Stored items
========================================================================

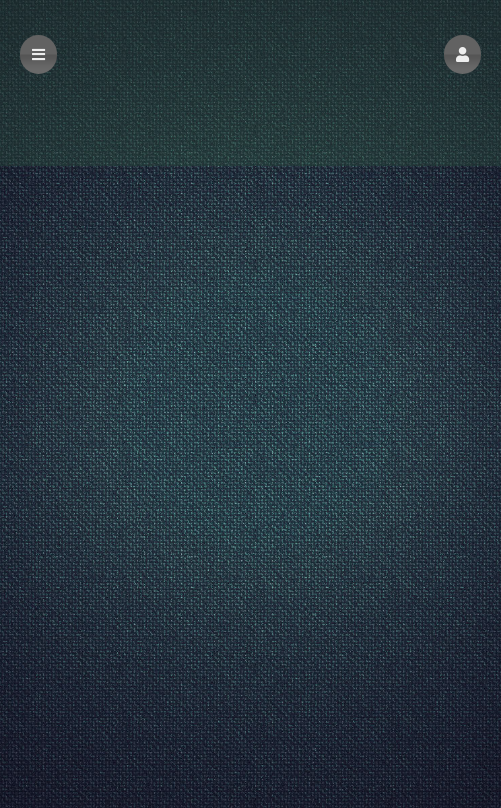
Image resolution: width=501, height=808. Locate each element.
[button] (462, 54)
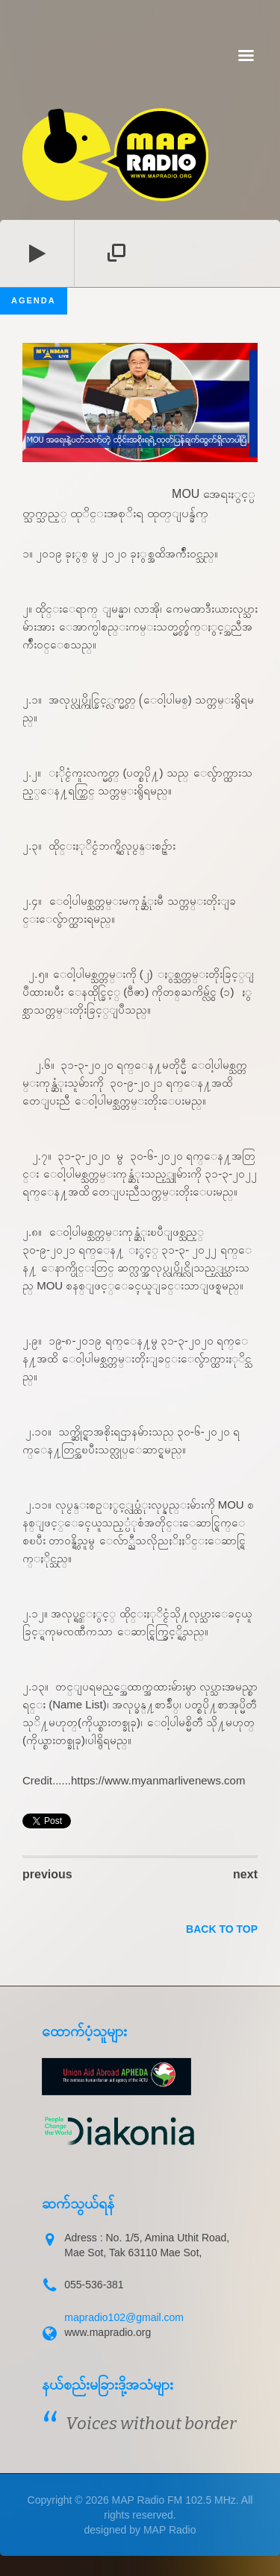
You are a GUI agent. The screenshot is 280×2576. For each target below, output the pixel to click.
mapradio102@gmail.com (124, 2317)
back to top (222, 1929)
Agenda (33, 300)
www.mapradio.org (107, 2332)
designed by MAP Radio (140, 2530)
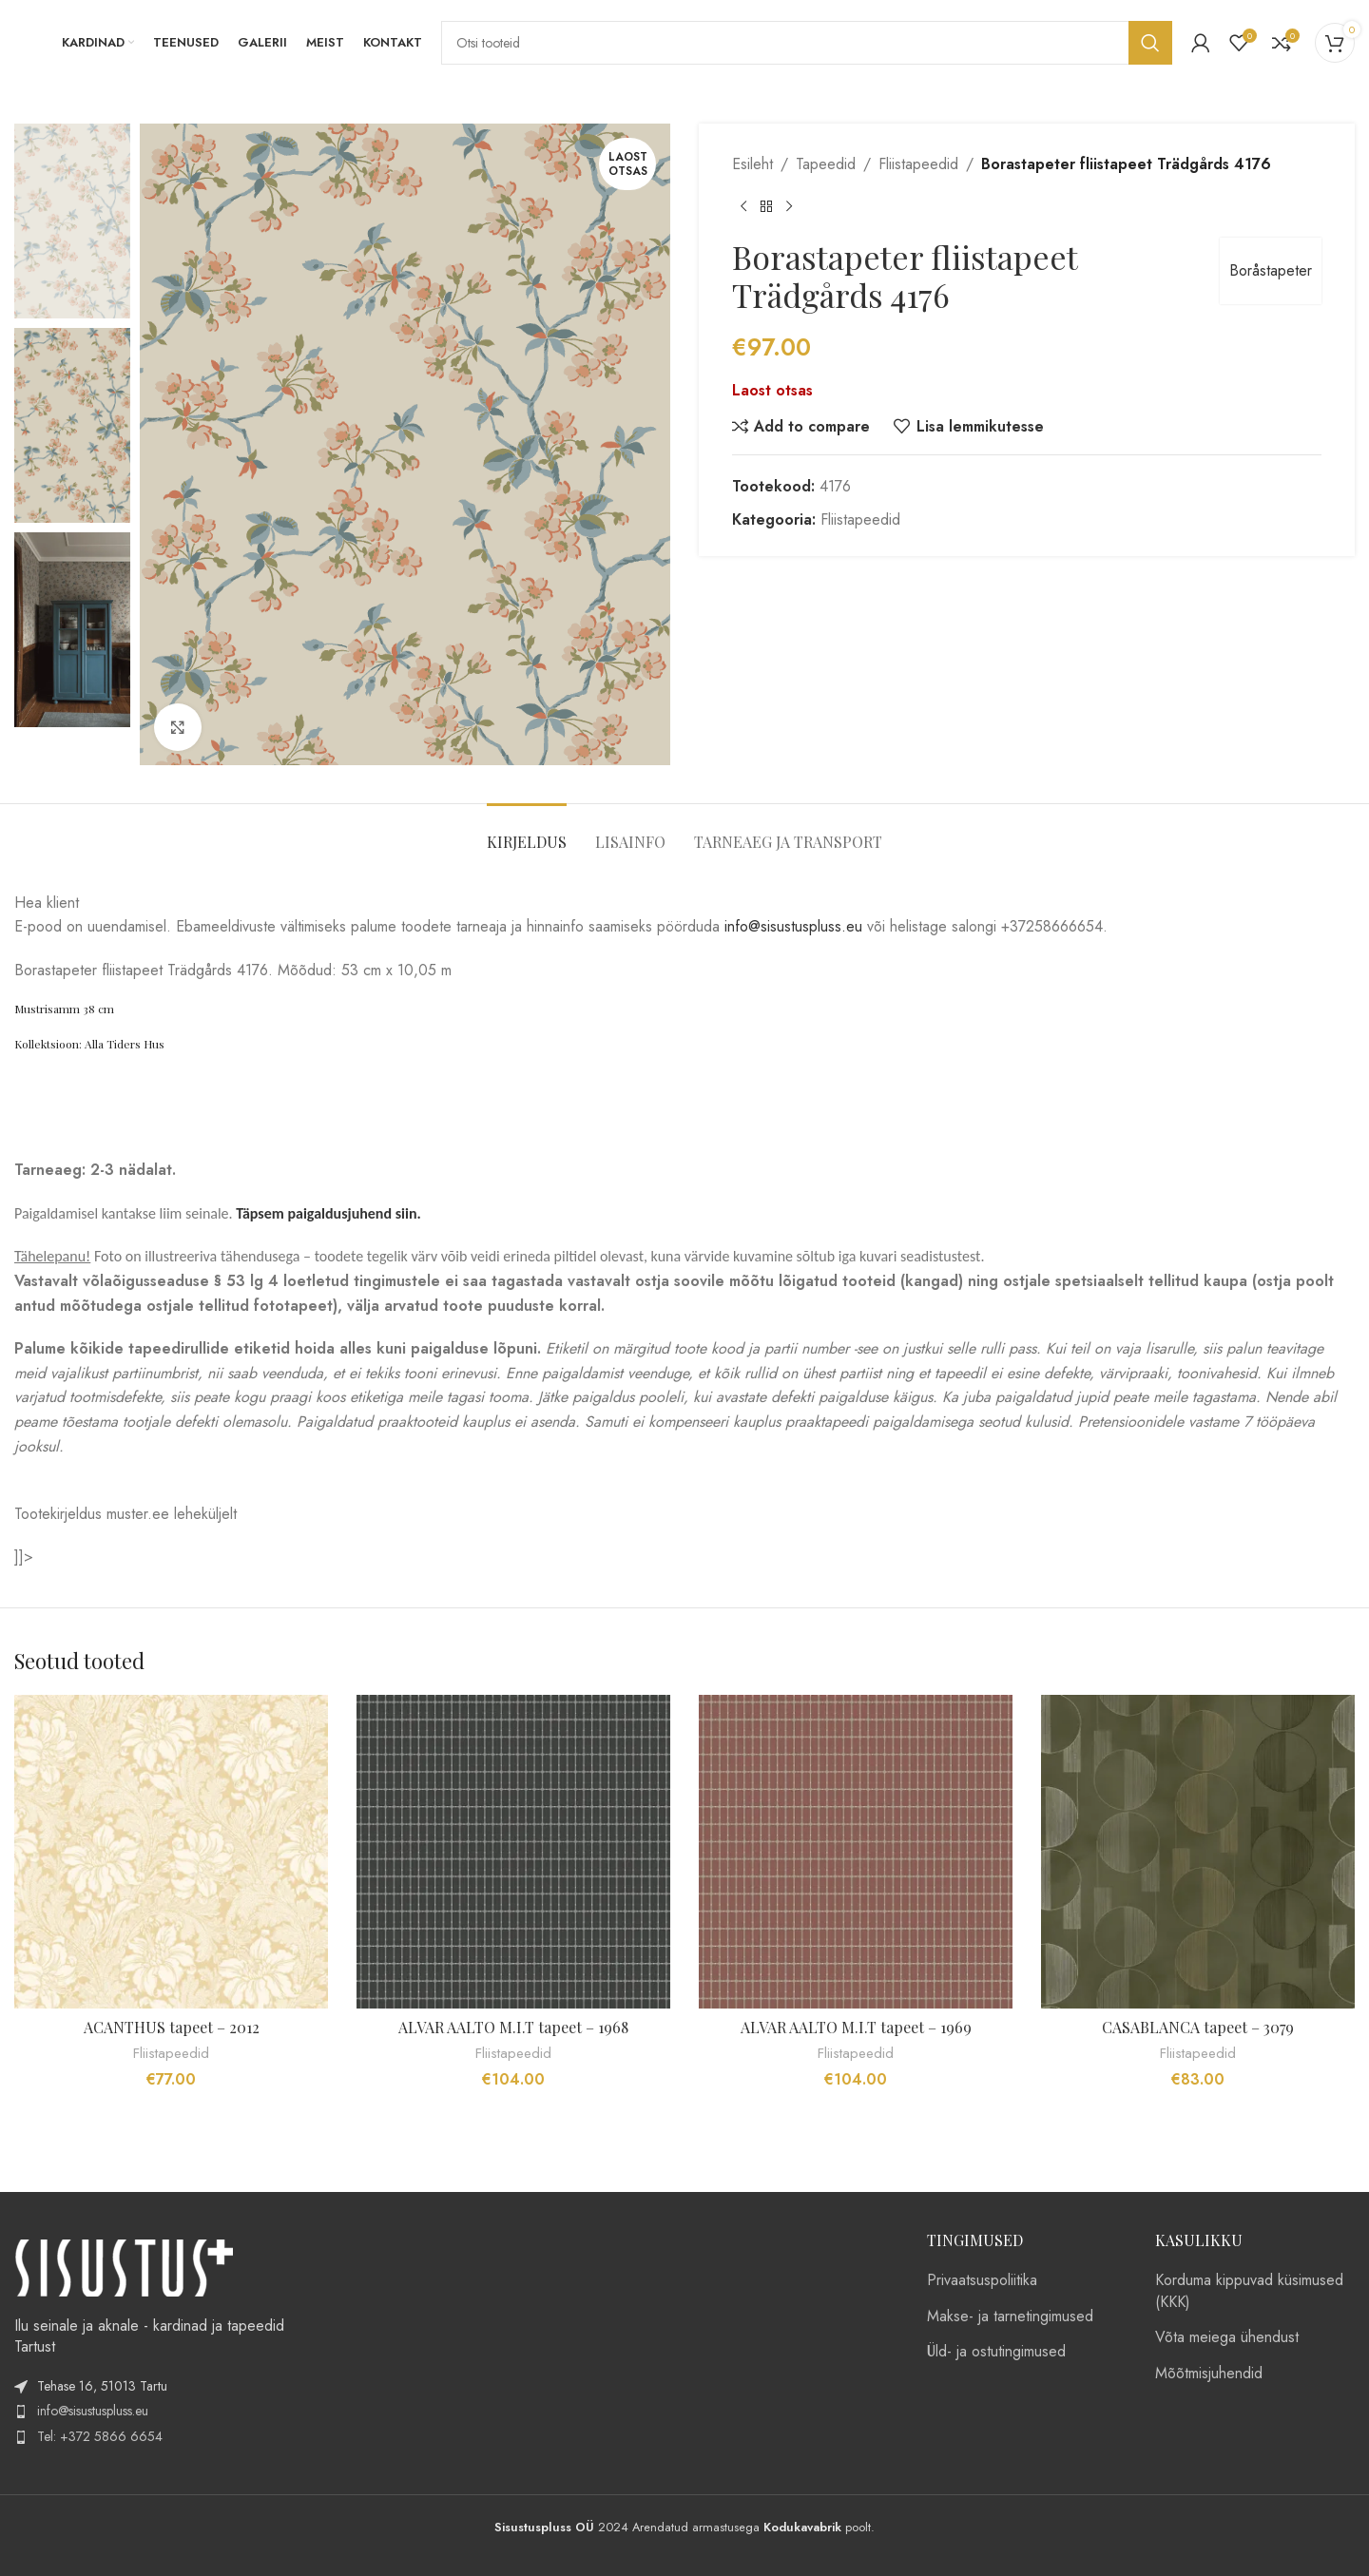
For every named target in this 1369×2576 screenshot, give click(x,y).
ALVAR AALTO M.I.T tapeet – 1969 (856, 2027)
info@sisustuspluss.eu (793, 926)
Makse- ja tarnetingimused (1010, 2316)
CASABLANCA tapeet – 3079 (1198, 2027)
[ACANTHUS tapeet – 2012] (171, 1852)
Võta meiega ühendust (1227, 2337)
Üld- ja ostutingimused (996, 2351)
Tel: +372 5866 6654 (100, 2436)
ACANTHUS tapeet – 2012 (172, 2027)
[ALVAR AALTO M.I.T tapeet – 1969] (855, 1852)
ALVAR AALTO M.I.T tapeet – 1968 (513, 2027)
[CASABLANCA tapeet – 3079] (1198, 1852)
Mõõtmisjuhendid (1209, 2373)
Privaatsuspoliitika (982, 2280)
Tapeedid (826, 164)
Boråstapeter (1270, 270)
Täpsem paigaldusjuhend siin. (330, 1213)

========================================================================

▶ What is being asked
Repeat each entry exactly as it appears; skip any picture.

▶ Your response
Image resolution: width=501, height=808. Locate each element.
[button] (462, 54)
You are a GUI agent. The screenshot is 280×2576. For each target below, output the pixel to click.
mapradio102@gmail.com (124, 2317)
back to top (222, 1929)
Agenda (33, 300)
www.mapradio.org (107, 2332)
designed by MAP Radio (140, 2530)
For every named target in this 1369×2576 screenshot, give click(x,y).
ALVAR AALTO M.I.T tapeet – 1969 (856, 2027)
info@sisustuspluss.eu (793, 926)
Makse- ja tarnetingimused (1010, 2316)
CASABLANCA tapeet – 3079 (1198, 2027)
[ACANTHUS tapeet – 2012] (171, 1852)
Võta meiega ühendust (1227, 2337)
Üld- ja ostutingimused (996, 2351)
Tel: +372 5866 6654 (100, 2436)
ACANTHUS tapeet – 2012 (172, 2027)
[ALVAR AALTO M.I.T tapeet – 1969] (855, 1852)
ALVAR AALTO M.I.T tapeet – 1968 (513, 2027)
[CASABLANCA tapeet – 3079] (1198, 1852)
Mõõtmisjuhendid (1209, 2373)
Privaatsuspoliitika (982, 2280)
Tapeedid (826, 164)
Boråstapeter (1270, 270)
Täpsem paigaldusjuhend siin. (330, 1213)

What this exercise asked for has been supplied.